Somos tan desiguales que todos llegamos a creer que lo
normal es ser tan desiguales entre nosotros. Asumimos que si otras personas
tienen suerte o mala suerte es un asunto divino, admisible dentro de la
diversidad de la vida. Somos diferentes, pero además somos muy indiferentes a
los que nos rodean, lo que amplía las diferencias. Es Dios o es la suerte. Jodo
qué tranquilidad mental ¿no?
Las desigualdades nos llevan a entender sin parpadear que debe
haber pobres y ricos, gentes muy preparadas y personas sin preparación, ciudadanos
libres totales para gastar pero también esclavos de sus deudas y sus penas. Y
nos van (y nos vamos) acostumbrando a que esto sea así desde siempre y no
podemos torcerlo. Una clara manipulación para que comprendamos positivamente a
los que tienen buen presente, pensando que es el destino —que en parte sí lo es—,
y asumamos que quien no tiene futuro es también por cuestión del destino que
nadie puede modificar.
Pero las desigualdades aumentan por acción del hombre.
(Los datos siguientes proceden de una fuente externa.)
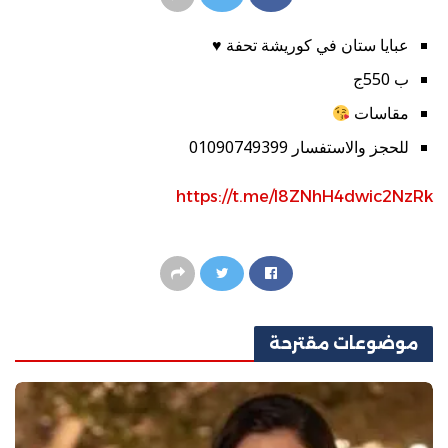
عبايا ستان في كوريشة تحفة ♥️
ب 550ج
مقاسات
للحجز والاستفسار 01090749399
https://t.me/l8ZNhH4dwic2NzRk
موضوعات
مقترحة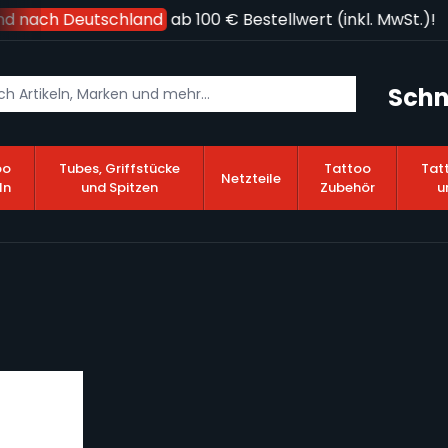
nd nach Deutschland
ab 100 € Bestellwert (inkl. MwSt.)!
Schn
oo
Tubes, Griffstücke
Tattoo
Tat
Netzteile
ln
und Spitzen
Zubehör
u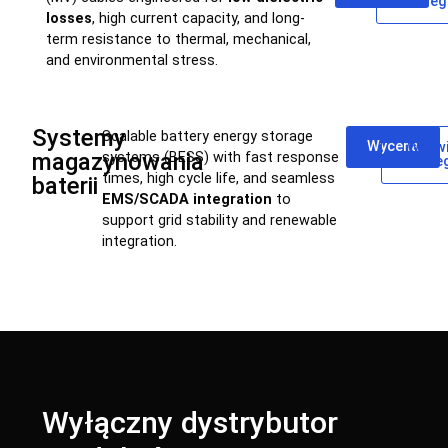
szczeg
losses
, high current capacity, and long-
term resistance to thermal, mechanical,
and environmental stress.
Systemy
Scalable battery energy storage
Wycena
Wyświ
magazynowania
systems (BESS) with fast response
szcze
times, high cycle life, and seamless
baterii
EMS/SCADA integration
to
support grid stability and renewable
integration.
Wyłączny dystrybutor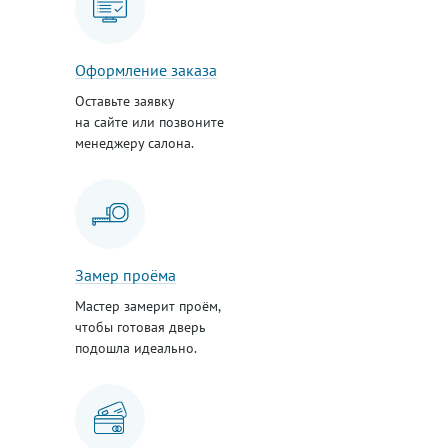
Оформление заказа
Оставьте заявку
на сайте или позвоните
менеджеру салона.
Замер проёма
Мастер замерит проём,
чтобы готовая дверь
подошла идеально.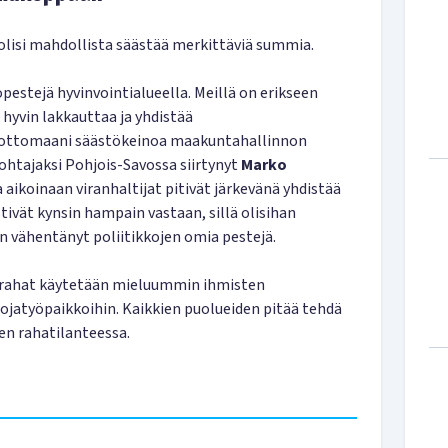
 olisi mahdollista säästää merkittäviä summia.
kopestejä hyvinvointialueella. Meillä on erikseen
 hyvin lakkauttaa ja yhdistää
hdottomaani säästökeinoa maakuntahallinnon
ohtajaksi Pohjois-Savossa siirtynyt
Marko
ka aikoinaan viranhaltijat pitivät järkevänä yhdistää
stivät kynsin hampain vastaan, sillä olisihan
n vähentänyt poliitikkojen omia pestejä.
n rahat käytetään mieluummin ihmisten
uojatyöpaikkoihin. Kaikkien puolueiden pitää tehdä
n rahatilanteessa.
En la
misma medida de que podrían disminuir por el trabajo de los hombres para
intentarlo. Aunque no queremos implicarnos en ayudar y preferimos escondemos
entre los barros del destino.
—Nos lo hemos ganado— pensamos cuando no somos pobres. ¿Qué
piensan los que no tienen casi nada?
Nosotros, el que escribe esto o lee aquello, tenemos suerte.
Más o menos suerte, pero suficiente. Hay tantos grados y tipos de pobreza que
pensar en no hacer nada es salvaje, es recordarnos como animales gregarios, que
intentan y desean que otros animales no tengan fuerza para defenderse y así
nosotros ser más fuertes aunque seamos débiles.
Seguimos siendo indiferentes para admitir que somos diferentes, pues nosotros, los que opinamos y leemos, somos de los diferentes elegidos por la suerte divina.